Sbaglia chi pensa che il libro sia uno strumento formativo superato: va considerato una tecnologia, come lo è un computer o una Lim. A spiegare perché è Roberto Maragliano, pedagogista, già ordinario a Roma Tre ed esperto di nuove tecnologie in ambiente formativo: nel corso di un’intervista rilasciata alla Tecnica della Scuola, spiega perché.
Professore, quali sono i problemi connessi alle tecnologie applicate alla didattica?

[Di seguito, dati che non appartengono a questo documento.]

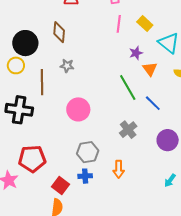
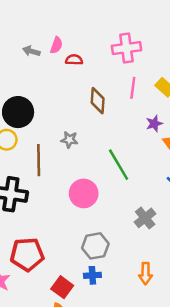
brown diamond: (59, 32) -> (98, 101), moved
green line: (128, 88) -> (119, 165), moved
orange arrow: (119, 169) -> (146, 273), moved

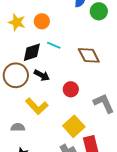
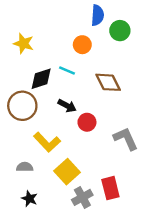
orange circle: (42, 21) -> (82, 45), moved
black arrow: (42, 75) -> (67, 106), moved
yellow square: (74, 126) -> (67, 172), moved

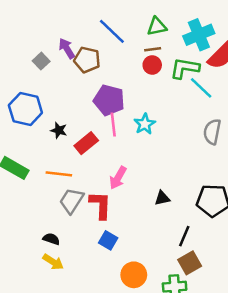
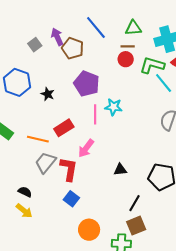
pink line: (113, 124) -> (95, 114), moved
cyan star: (145, 124) -> (113, 107), turned 30
black star: (59, 130) -> (48, 94), moved
red rectangle: (86, 143) -> (64, 128), moved

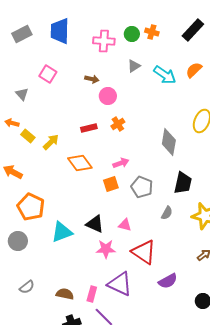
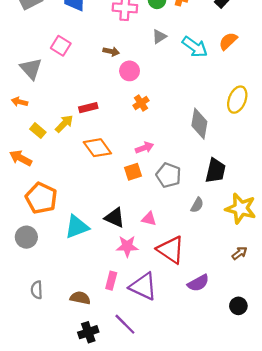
gray triangle: (22, 94) -> (31, 69), size x1.5
red rectangle: (89, 128) -> (88, 108), moved
yellow rectangle: (28, 136) -> (38, 131), moved
gray semicircle: (27, 287) -> (37, 290), turned 126
pink rectangle: (92, 294) -> (111, 281), moved

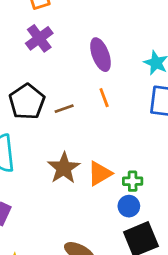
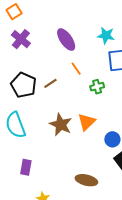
green cross: (133, 181) -> (97, 87), moved

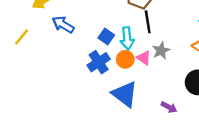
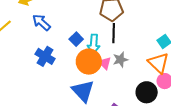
orange circle: (125, 59) -> (89, 62), size x1.6
blue cross: (99, 62) -> (45, 56), moved, turned -36

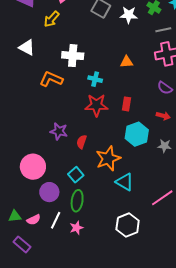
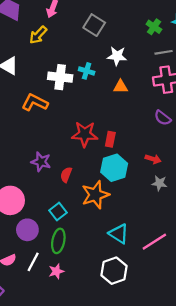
white star: (129, 15) -> (117, 56), moved
cyan cross: (95, 79) -> (87, 71), moved
red rectangle: (126, 104) -> (110, 139), moved
red arrow: (163, 116) -> (153, 159), moved
cyan hexagon: (137, 134) -> (114, 168), moved
cyan triangle: (125, 182) -> (119, 234), moved

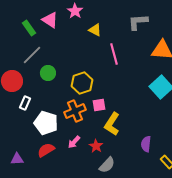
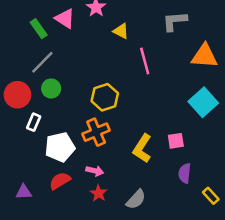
green circle: (48, 73) -> (51, 88), moved
pink square: (99, 105) -> (176, 141), moved
white pentagon: (46, 123) -> (60, 147), turned -30
pink arrow: (74, 142) -> (95, 171), turned -120
red star: (96, 146) -> (99, 193), moved

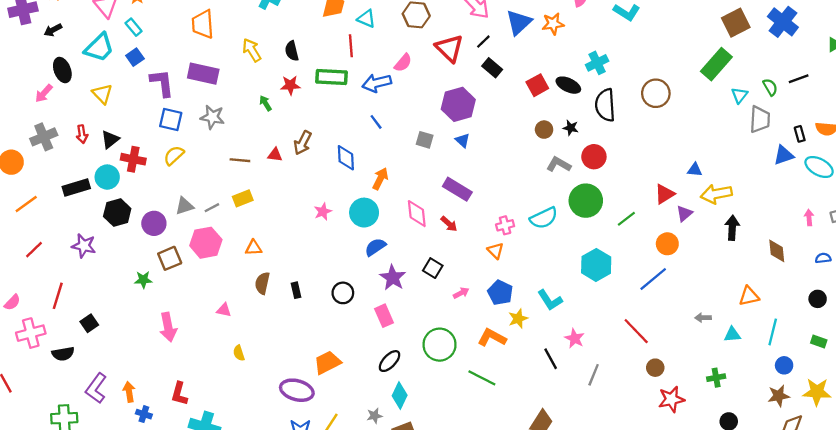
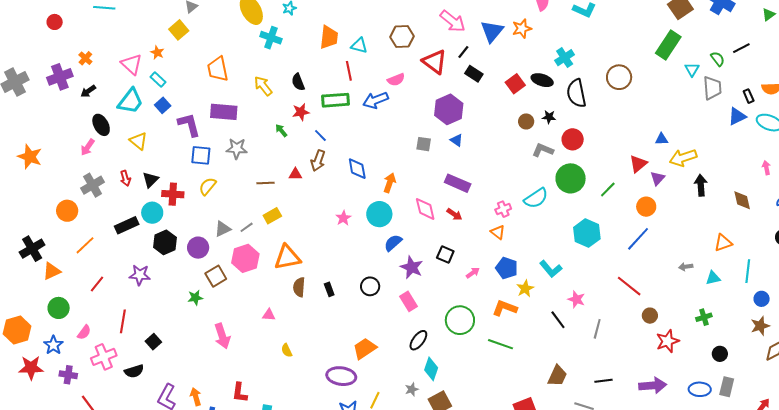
pink semicircle: (403, 63) -> (396, 80), turned 36
blue line: (376, 122) -> (320, 136), moved
orange triangle: (254, 248) -> (287, 257), size x1.8

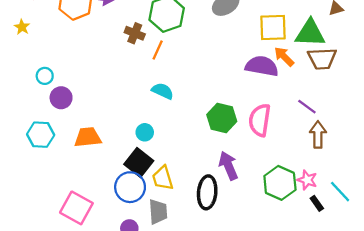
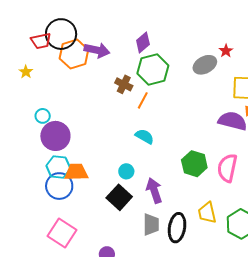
purple circle: (61, 98) -> (55, 136), size x1.5
cyan hexagon: (41, 135) -> (58, 167), moved
purple arrow: (228, 166) -> (154, 191), moved
yellow trapezoid: (163, 178) -> (207, 213), moved
blue circle: (130, 187) -> (59, 186), moved
gray trapezoid: (158, 212) -> (151, 224), moved

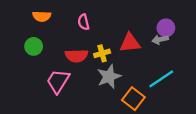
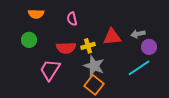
purple circle: (166, 28) -> (149, 47), moved
gray star: (109, 77) -> (94, 66), turned -30
orange square: (133, 99) -> (94, 85), moved

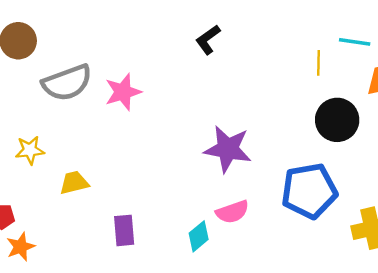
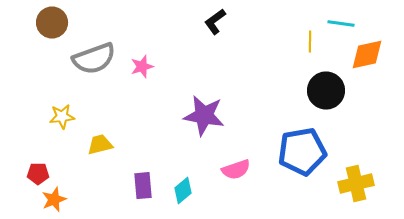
pink star: (123, 92) -> (142, 67), size x0.7
purple star: (228, 149) -> (204, 116), moved
cyan diamond: (199, 236) -> (183, 191), moved

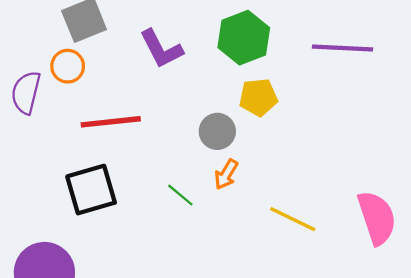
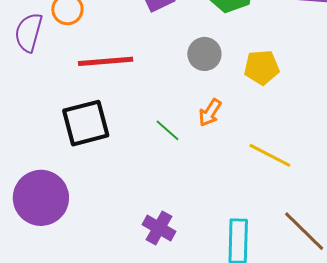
yellow pentagon: (258, 97) -> (262, 67), moved
gray circle: (217, 131) -> (204, 54), moved

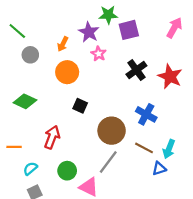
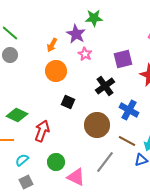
purple square: (129, 30) -> (123, 59), moved
gray circle: (30, 55) -> (10, 55), moved
black cross: (136, 70) -> (105, 86), moved
green diamond: (25, 101) -> (17, 115), moved
gray line: (108, 162) -> (105, 162), moved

Sono problematiche complesse, non riassumibili con una formuletta. Partiamo dal concetto che il libro è una tecnologia, quindi scegliere il libro come alternativa al mondo esterno, dominato dalle cosiddette nuove tecnologie, vuol dire comunque fare una scelta tecnologica. Io penso che la scuola abbia bisogno di aprirsi alla varietà delle tecnologie, che comporta una varietà dei contenuti, dei saperi e delle modalità didattiche. È chiaro, però, che la tecnologia digitale mette in discussione degli aspetti di organizzazione dell’attività didattica.
Non è quindi un problema solo di risorse?
No. È soprattutto un problema di mentalità, di cultura, di contenuti, di curricoli, di atteggiamento dei docenti. E, più in generale, è un limite della cultura della nostra società.
Cosa potrebbe fare il ministero dell’Istruzione?
Intanto, avere un atteggiamento più aperto nei confronti del mondo esterno alla scuola e fare un’azione di promozione, anche a livello degli intellettuali e universitari, che permetta di rendere meno drammatico e angoscioso il rapporto con l’universo odierno dominato dalla Rete, dalla multimedialità e dalle tecnologie digitali.
I docenti però negli ultimi anni hanno fatto dei passi avanti?
Ci sono dei docenti che hanno seriamente, intelligentemente, anche con uno spirito necessariamente ludico, accettato il rapporto con le tecnologie digitali. Ora, bisognerebbe che coloro che hanno fatto questa scelta, potessero essere messi nelle condizioni di poter mantenere questo atteggiamento: bisognerebbe costruire delle zone ‘franche’ all’interno delle scuole, dove la nuova tecnologia possa essere quello che effettivamente è, senza essere ridotta ai meccanismi della vecchia tecnologia.
Il rapporto tra docente e studente nativo digitale è complesso: quali consigli può dare agli insegnanti per migliorarlo?
Quelli del dialogo, dell’apertura, del conoscere quali sono i meccanismi della produzione e riproduzione culturale nel mondo circostanze. Quindi, occorre sapere cosa c’è nella testa dei ragazzi. Perché è da lì che bisogna partire. Questi ragazzi non sanno scrivere, tutti lo dicono, in parte lo posso anche confermare; tuttavia non conoscono una determinata forma di scrittura, però praticano la scrittura quotidianamente e in ogni momento. Perché con il loro telefono cellulare sono sempre dentro questa dimensione. E allora, bisogna capire che rapporto c’è tra la loro scrittura e quella di tipo scolastico. È lì che bisogna mettere la testa e lavorare: nel rapporto fra informale e formale.